When I'm working on a film, I think about how it will play with a tiny audience of friends whose opinions I respect - basically, a 40-bloc radius from my apartment in Manhattan.

I don't really analyze my process. I do know that if it's not right, I won't move on. I'm tenacious to a fault about that.

The movie I end up with is the movie I aspired to make.

What happened on 'Mr. & Mrs. Smith,' I was given a big budget and given too many choices, and I made a lot of mistakes and missteps early on until I squandered all that extra money. But then, once my back was up against the wall, I made what I consider a really good movie.

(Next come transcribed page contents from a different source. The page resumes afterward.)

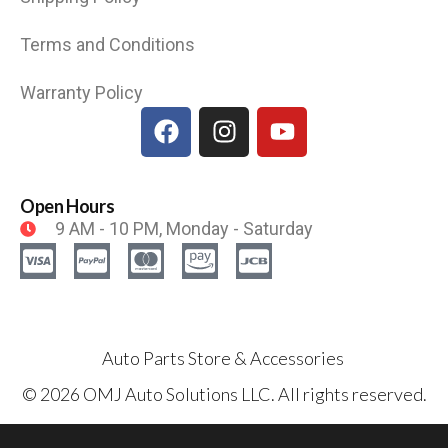
Terms and Conditions
Warranty Policy
Open Hours
9 AM - 10 PM, Monday - Saturday
Auto Parts Store & Accessories
© 2026 OMJ Auto Solutions LLC. All rights reserved.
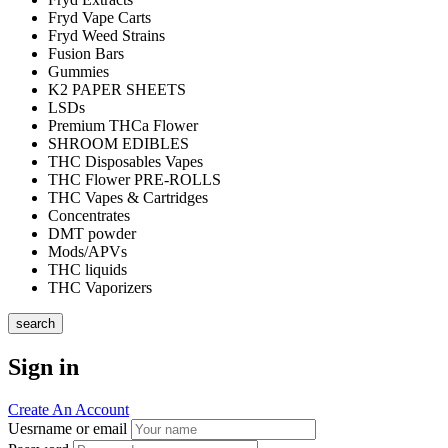
Fryd Vape Carts
Fryd Weed Strains
Fusion Bars
Gummies
K2 PAPER SHEETS
LSDs
Premium THCa Flower
SHROOM EDIBLES
THC Disposables Vapes
THC Flower PRE-ROLLS
THC Vapes & Cartridges
Concentrates
DMT powder
Mods/APVs
THC liquids
THC Vaporizers
search
Sign in
Create An Account
Uesrname or email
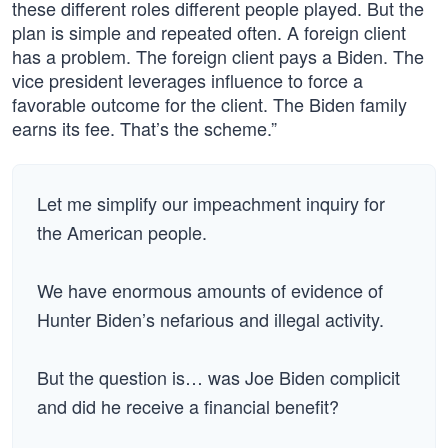
these different roles different people played. But the
plan is simple and repeated often. A foreign client
has a problem. The foreign client pays a Biden. The
vice president leverages influence to force a
favorable outcome for the client. The Biden family
earns its fee. That’s the scheme.”
Let me simplify our impeachment inquiry for
the American people.
We have enormous amounts of evidence of
Hunter Biden’s nefarious and illegal activity.
But the question is… was Joe Biden complicit
and did he receive a financial benefit?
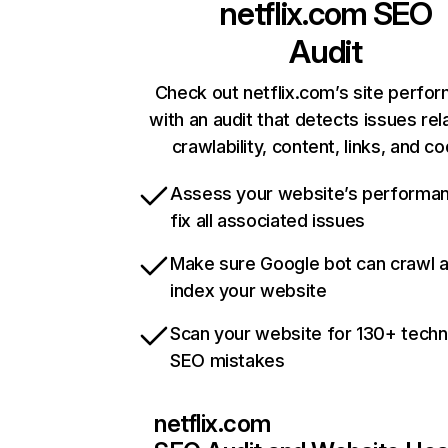
netflix.com
SEO
Audit
Check out netflix.com’s site perfo
with an audit that detects issues rel
crawlability, content, links, and c
Assess your website’s performa
fix all associated issues
Make sure Google bot can crawl 
index your website
Scan your website for 130+ techn
SEO mistakes
netflix.com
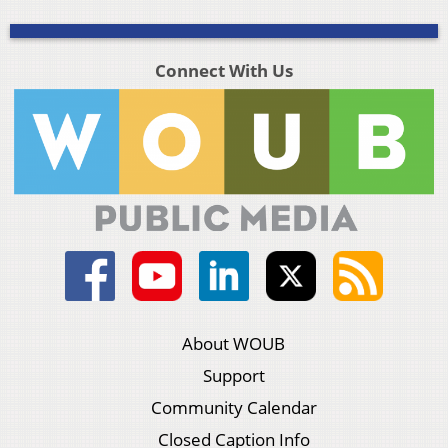
Connect With Us
About WOUB
Support
Community Calendar
Closed Caption Info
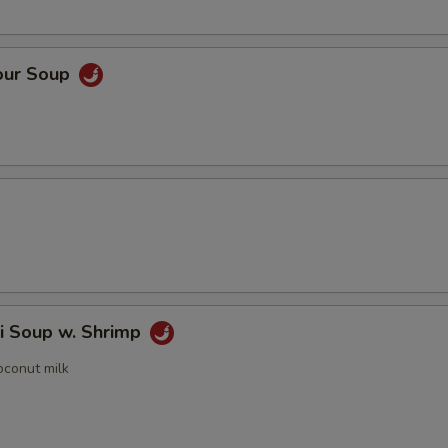
our Soup
i Soup w. Shrimp
oconut milk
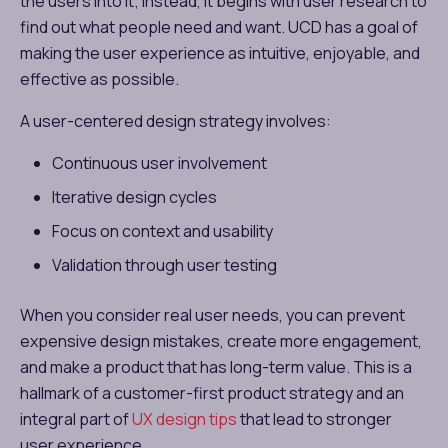
the users into it; instead, it begins with user research to
find out what people need and want. UCD has a goal of
making the user experience as intuitive, enjoyable, and
effective as possible.
A user-centered design strategy involves:
Continuous user involvement
Iterative design cycles
Focus on context and usability
Validation through user testing
When you consider real user needs, you can prevent
expensive design mistakes, create more engagement,
and make a product that has long-term value. This is a
hallmark of a customer-first product strategy and an
integral part of
UX design tips
that lead to stronger
user experience.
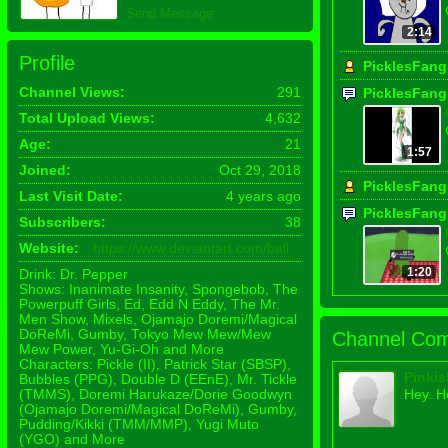
Send Message
2:14
Profile
PicklesFang
Channel Views:
291
PicklesFang
Total Upload Views:
4,632
Age:
21
1:57
Joined:
Oct 29, 2018
PicklesFang
Last Visit Date:
4 years ago
PicklesFang
Subscribers:
38
Website:
https://www.deviantart.com/ball...
1:20
Drink: Dr. Pepper
Shows: Inanimate Insanity, Spongebob, The
Powerpuff Girls, Ed, Edd N Eddy, The Mr.
Men Show, Mixels, Ojamajo Doremi/Magical
DoReMi, Gumby, Tokyo Mew Mew/Mew
Channel Com
Mew Power, Yu-Gi-Oh and More
Characters: Pickle (II), Patrick Star (SBSP),
Pinki
Bubbles (PPG), Double D (EEnE), Mr. Tickle
(TMMS), Doremi Harukaze/Dorie Goodwyn
Hey. H
(Ojamajo Doremi/Magical DoReMi), Gumby,
Pudding/Kikki (TMM/MMP), Yugi Muto
(YGO) and More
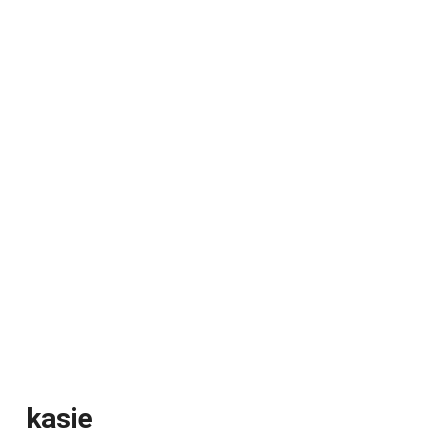
kasie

I chose 'Mr. & Mrs. Smith' specifically 'cause I had just made 'The Bourne Identity' and made a film that glamorized being an action hero, and I wanted to make the exact opposite. I wanted to make a movie that glamorized maintaining a marriage, and that made the action hero part seem easy and made the marriage part seem hard.

The way I see it, the expensive people who get hired when you have money are the fancy people who tell you what you can't do.

'The Wall' doesn't recount a specific soldier's experience in Iraq, but it captures the spirit of many experiences that were shared with me and with Aaron Taylor-Johnson and with John Cena.

Casting is everything. I put a huge amount of work into casting, and consistently across my career, I am most proud of my bold choices I made in casting.

In 'The Bourne Identity,' I wanted to give the audience the feeling of being in the car with Jason Bourne, not just watching him drive but be in the car with him, and 'The Wall' is the continuation of that immersive filmmaking style. Where you're trapped behind the wall with Aaron Taylor-Johnson - for better or worse, you're trapped there with him.

VR should offer an experience that's more exciting than watching in 2D, and we're pretty good at 2D storytelling, so the bar's already pretty high.